Rédigé par Nicole Mari le Lundi 10 Août 2015 à 23:30 | Modifié le Mercredi 12 Août 2015 - 01:32


La rencontre à huis-clos entre Corsica Libera et Femu a Corsica a été l’événement des 34ème Ghjurnate internaziunale di Corti. Pendant plus de deux heures, Indépendantistes et Nationalistes modérés ont tenté de faire table rase des divergences dans l’espoir de tracer un chemin de convergence nationale en vue des prochaines échéances électorales du 8 et 13 décembre 2015. Le leader de Corsica Libera, président du groupe à l’Assemblée de Corse (CTC) et tête de liste aux prochaines élections territoriales de décembre 2015, Jean-Guy Talamoni revient, pour Corse Net Infos, sur la genèse de cette rencontre, son déroulement et ses suites. Il explique que la convergence du mouvement national peut se faire au 2ème ou 3ème tour de scrutin et prône l’ouverture vers les forces de gauche, dont celle de Paul Giacobbi, autour d’u prugettu cumunu voté à l’Assemblée de Corse (CTC).


Explications, pour Corse Net Infos, de Jean-Guy Talamoni, leader de Corsica Libera et tête de liste aux prochaines élections territoriales de décembre 2015.
Explications, pour Corse Net Infos, de Jean-Guy Talamoni, leader de Corsica Libera et tête de liste aux prochaines élections territoriales de décembre 2015.
- Pourquoi avoir invité, de manière aussi formelle et publique, Femu a Corsica aux Ghjurnate ?

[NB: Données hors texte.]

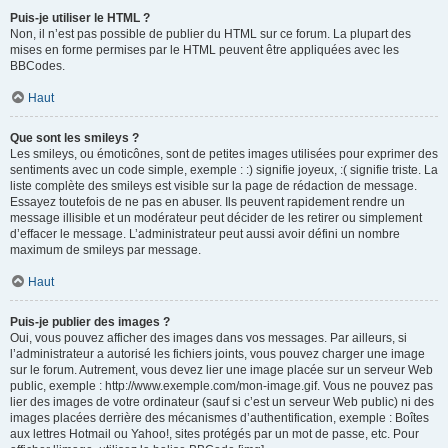
Puis-je utiliser le HTML ?
Non, il n’est pas possible de publier du HTML sur ce forum. La plupart des
mises en forme permises par le HTML peuvent être appliquées avec les
BBCodes.
Haut
Que sont les smileys ?
Les smileys, ou émoticônes, sont de petites images utilisées pour exprimer des
sentiments avec un code simple, exemple : :) signifie joyeux, :( signifie triste. La
liste complète des smileys est visible sur la page de rédaction de message.
Essayez toutefois de ne pas en abuser. Ils peuvent rapidement rendre un
message illisible et un modérateur peut décider de les retirer ou simplement
d’effacer le message. L’administrateur peut aussi avoir défini un nombre
maximum de smileys par message.
Haut
Puis-je publier des images ?
Oui, vous pouvez afficher des images dans vos messages. Par ailleurs, si
l’administrateur a autorisé les fichiers joints, vous pouvez charger une image
sur le forum. Autrement, vous devez lier une image placée sur un serveur Web
public, exemple : http://www.exemple.com/mon-image.gif. Vous ne pouvez pas
lier des images de votre ordinateur (sauf si c’est un serveur Web public) ni des
images placées derrière des mécanismes d’authentification, exemple : Boîtes
aux lettres Hotmail ou Yahoo!, sites protégés par un mot de passe, etc. Pour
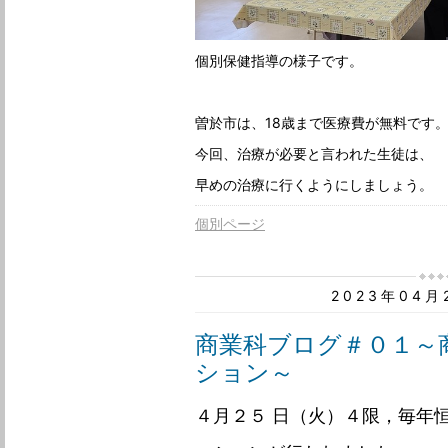
個別保健指導の様子です。
曽於市は、18歳まで医療費が無料です
今回、治療が必要と言われた生徒は、
早めの治療に行くようにしましょう。
個別ページ
2023年04
商業科ブログ＃０１～
ション～
４月２５ 日（火）４限，毎年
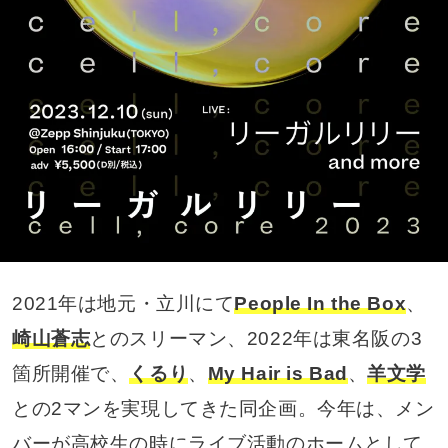
2021年は地元・立川にて
People In the Box
、
崎山蒼志
とのスリーマン、2022年は東名阪の3
箇所開催で、
くるり
、
My Hair is Bad
、
羊文学
との2マンを実現してきた同企画。今年は、メン
バーが高校生の時にライブ活動のホームとして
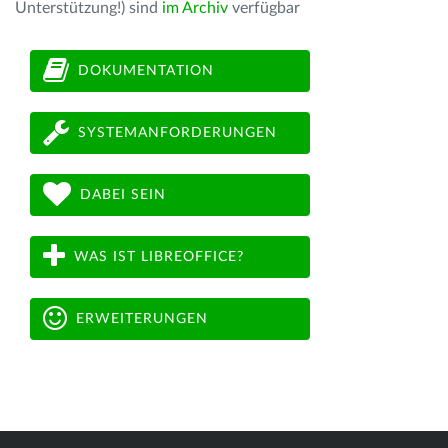
Unterstützung!) sind
im Archiv
verfügbar
DOKUMENTATION
SYSTEMANFORDERUNGEN
DABEI SEIN
WAS IST LIBREOFFICE?
ERWEITERUNGEN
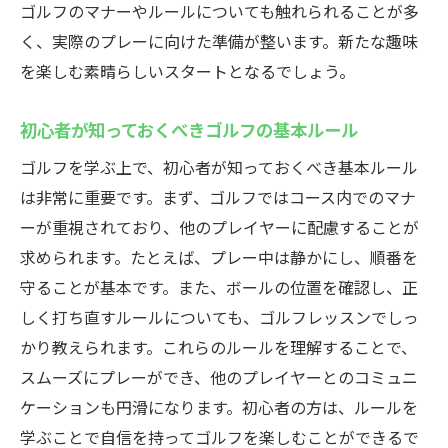
ゴルフのマナーやルールについても触れられることが多
浦安駅のゴルフレッスンで自信を築くステ
く、実際のプレーに向けた準備が整います。新たな趣味
ップ
を楽しむ素晴らしいスタートとなるでしょう。
浦安駅周辺で新しい趣味を始めるならゴルフレ
ッスン
初心者が知っておくべきゴルフの基本ルール
ゴルフを始めるメリットとその魅力
ゴルフを学ぶ上で、初心者が知っておくべき基本ルール
新しい趣味としてのゴルフの楽しみ方
は非常に重要です。まず、ゴルフではコース内でのマナ
浦安駅でゴルフを始めるための最初のステ
ーが重視されており、他のプレイヤーに配慮することが
ップ
求められます。たとえば、プレー中は静かにし、順番を
趣味を通じた新しいコミュニティ作り
守ることが基本です。また、ボールの位置を確認し、正
しく打ち直すルールについても、ゴルフレッスンでしっ
ゴルフレッスンで広がる新しい趣味の可能
かり教えられます。これらのルールを理解することで、
性
スムーズにプレーができ、他のプレイヤーとのコミュニ
浦安駅でのゴルフレッスンが提供する充実
ケーションも円滑になります。初心者の方は、ルールを
感
学ぶことで自信を持ってゴルフを楽しむことができるで
基礎から学べるゴルフレッスンで技術を磨く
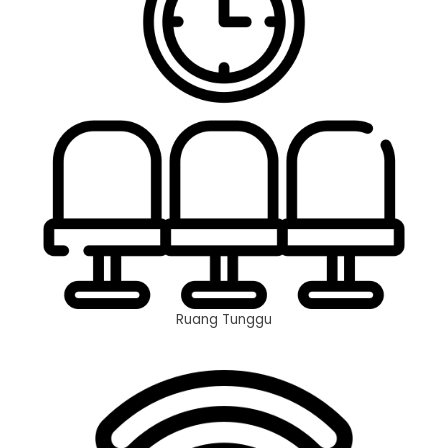
Ruang Tunggu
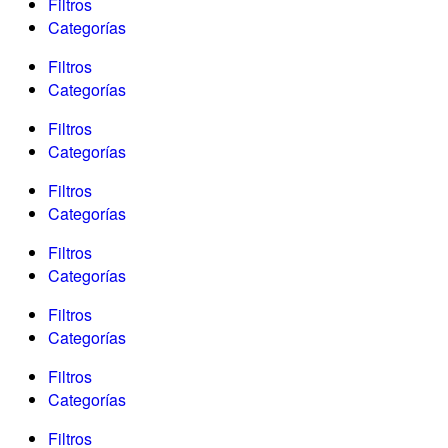
Filtros
Categorías
Filtros
Categorías
Filtros
Categorías
Filtros
Categorías
Filtros
Categorías
Filtros
Categorías
Filtros
Categorías
Filtros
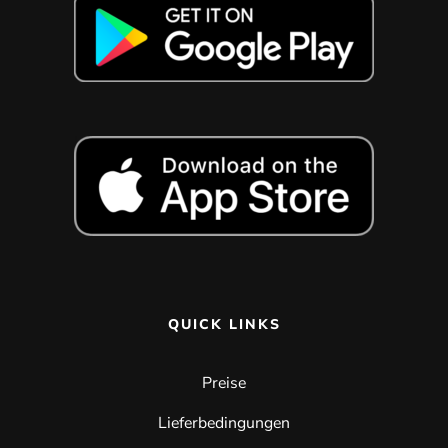
QUICK LINKS
Preise
Lieferbedingungen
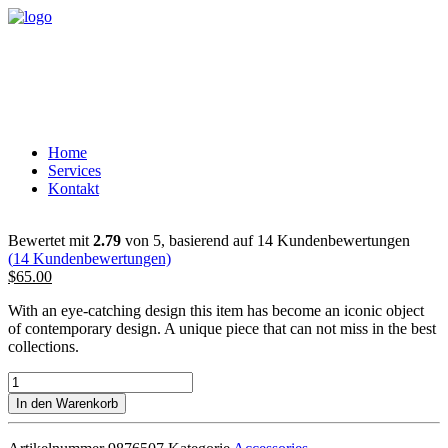
Home
Services
Kontakt
Bewertet mit
2.79
von 5, basierend auf
14
Kundenbewertungen
(
14
Kundenbewertungen)
$
65.00
With an eye-catching design this item has become an iconic object
of contemporary design. A unique piece that can not miss in the best
collections.
Kodak
Book
In den Warenkorb
Menge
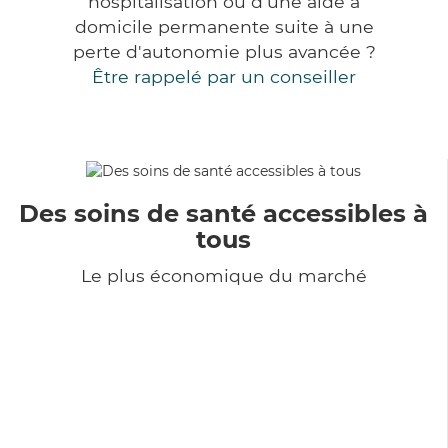
hospitalisation ou d'une aide à
domicile permanente suite à une
perte d'autonomie plus avancée ?
Être rappelé par un conseiller
Des soins de santé accessibles à
tous
Le plus économique du marché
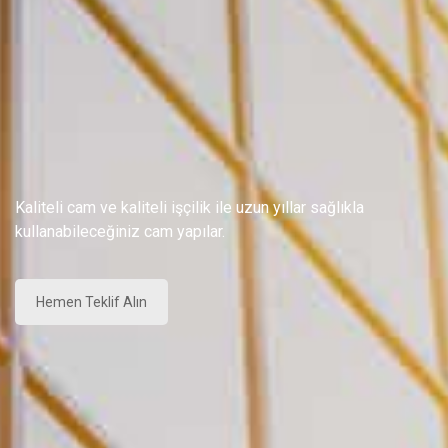
Kaliteli cam ve kaliteli işçilik ile uzun yıllar sağlıkla
kullanabileceğiniz cam yapılar.
Hemen Teklif Alın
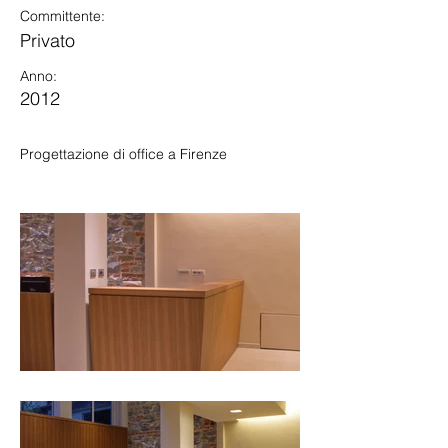
Committente:
Privato
Anno:
2012
Progettazione di office a Firenze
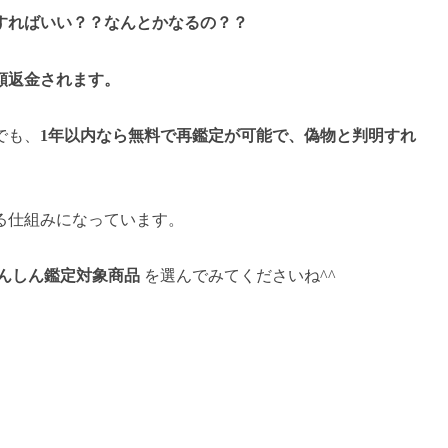
すればいい？？なんとかなるの？？
額返金されます。
でも、
1年以内なら無料で再鑑定が可能で、偽物と判明すれ
る仕組みになっています。
んしん鑑定対象商品
を選んでみてくださいね^^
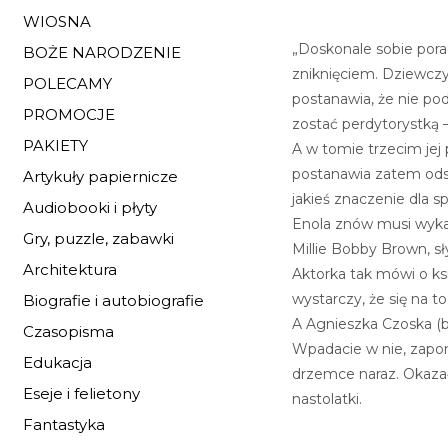
WIOSNA
„Doskonale sobie pora
BOŻE NARODZENIE
zniknięciem. Dziewczy
POLECAMY
postanawia, że nie pod
PROMOCJE
zostać perdytorystką 
PAKIETY
A w tomie trzecim jej 
postanawia zatem odsz
Artykuły papiernicze
jakieś znaczenie dla s
Audiobooki i płyty
Enola znów musi wykaz
Gry, puzzle, zabawki
Millie Bobby Brown, sł
Architektura
Aktorka tak mówi o ks
wystarczy, że się na t
Biografie i autobiografie
A Agnieszka Czoska (bl
Czasopisma
Wpadacie w nie, zapomi
Edukacja
drzemce naraz. Okazał
Eseje i felietony
nastolatki.
Fantastyka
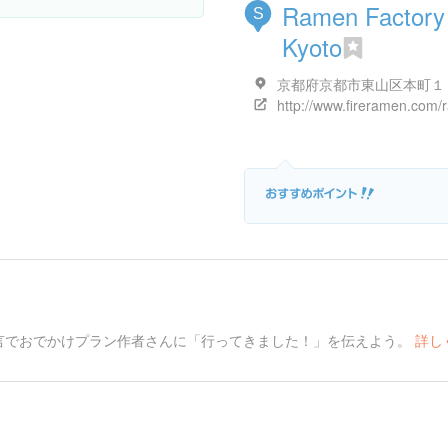
Ramen Factory
S
Kyoto
言でおでかけプラン作者さんに「行ってきました！」を伝えよう。
詳し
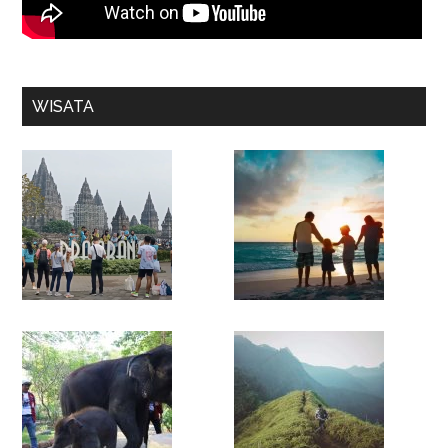
WISATA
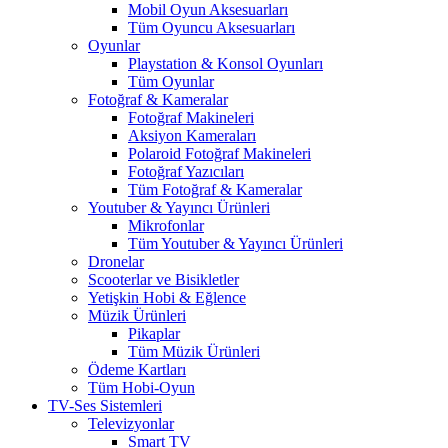
Mobil Oyun Aksesuarları
Tüm Oyuncu Aksesuarları
Oyunlar
Playstation & Konsol Oyunları
Tüm Oyunlar
Fotoğraf & Kameralar
Fotoğraf Makineleri
Aksiyon Kameraları
Polaroid Fotoğraf Makineleri
Fotoğraf Yazıcıları
Tüm Fotoğraf & Kameralar
Youtuber & Yayıncı Ürünleri
Mikrofonlar
Tüm Youtuber & Yayıncı Ürünleri
Dronelar
Scooterlar ve Bisikletler
Yetişkin Hobi & Eğlence
Müzik Ürünleri
Pikaplar
Tüm Müzik Ürünleri
Ödeme Kartları
Tüm Hobi-Oyun
TV-Ses Sistemleri
Televizyonlar
Smart TV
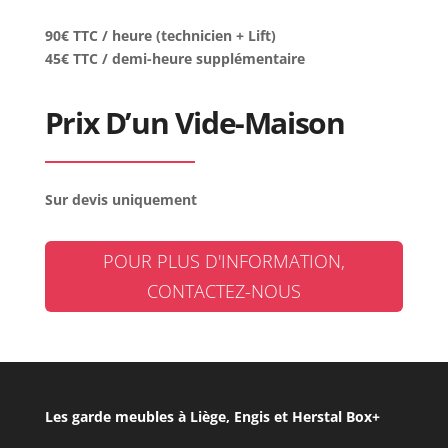
90€ TTC / heure (technicien + Lift)
45€ TTC / demi-heure supplémentaire
Prix D’un Vide-Maison
Sur devis uniquement
POUR PLUS D'INFORMATION,
CONTACTEZ-NOUS
Les garde meubles à Liège, Engis et Herstal Box+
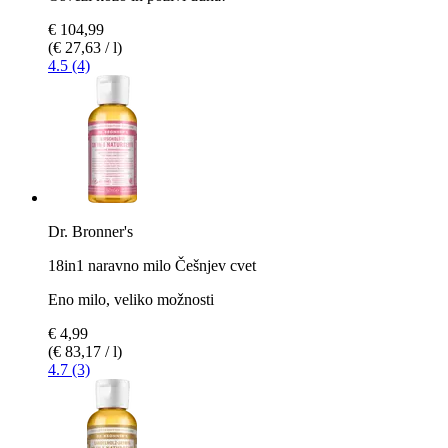
€ 104,99
(€ 27,63 / l)
4.5 (4)
Dr. Bronner's
18in1 naravno milo Češnjev cvet
Eno milo, veliko možnosti
€ 4,99
(€ 83,17 / l)
4.7 (3)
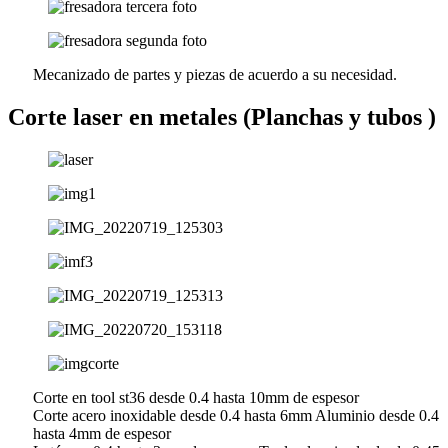
Mecanizado de partes y piezas de acuerdo a su necesidad.
Corte laser en metales (Planchas y tubos )
Corte en tool st36 desde 0.4 hasta 10mm de espesor
Corte acero inoxidable desde 0.4 hasta 6mm Aluminio desde 0.4
hasta 4mm de espesor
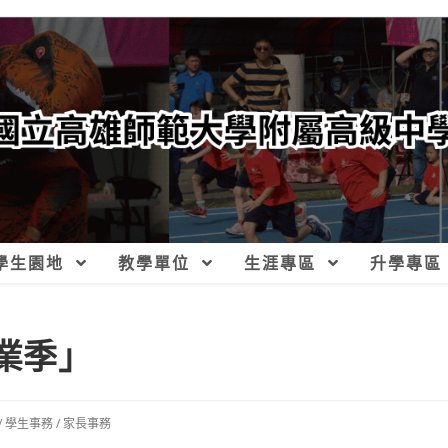
學生園地
教學單位
生涯專區
升學專區
畢業季」
/
學生事務
/
家長事務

- Jusqu’à présent, il y avait des contacts, mais pas beaucoup de rencontres bilatérales, et seulement entre Corsica Libera et le PNC (Partitu di a Nazione corsa) qui est une composante de Femu a Corsica. Des rendez-vous avaient été pris et annulés. En bref, nous n’avions pas beaucoup avancé. Il nous a semblé que les Ghjurnate offraient la possibilité de nous rencontrer dans un cadre formel et public afin que chacun puisse dire comment il voit la suite des opérations. C’était le moment de faire un geste significatif. Depuis longtemps, nous disons que les Nationalistes doivent être au centre du jeu politique parce que les scores électoraux, qu’ils réalisent désormais, leur permettent de prétendre occuper cette place. Nous avons, donc, plaidé pour la cohésion du mouvement national avant l’ouverture, possible et même souhaitée, à d’autres forces mais sans jamais mettre les autres Nationalistes à égalité avec les autres forces politiques.
 
- Comment s’est passée la rencontre ?
- Bien ! Elle a été positive et prometteuse. C’est bien que nous nous soyons vus, dans une ambiance très détendue et devant l’ensemble des Corses puisque les Ghjurnate sont, quand même, tous les ans, un grand moment de la vie politique corse. Nous avons répété que la convergence entre Nationalistes est une nécessité impérieuse. Pour être au centre du jeu, les Nationalistes doivent être réunis, non pas dans un parti unique, mais dans le cadre d’une cohésion nationale qui met en avant ce qui nous unit et pas ce qui nous divise, et en travaillant ensemble chaque fois que c’est possible.
 
- Qu’avez-vous décidé ?
- Rien de concret n’a été arrêté, si ce n’est le principe d’une convergence nationale qui a été admis des deux côtés. Notre proposition a, peut-être, reçu un meilleur accueil que d’habitude. Nous avons décidé, d’une part, de se revoir. Ce qui n’est pas rien ! D’autre part, de se donner une méthode et un calendrier. Ce qui est la moindre des choses à partir du moment où nous continuons les discussions.
 
- A quel moment souhaitez-vous cette convergence ?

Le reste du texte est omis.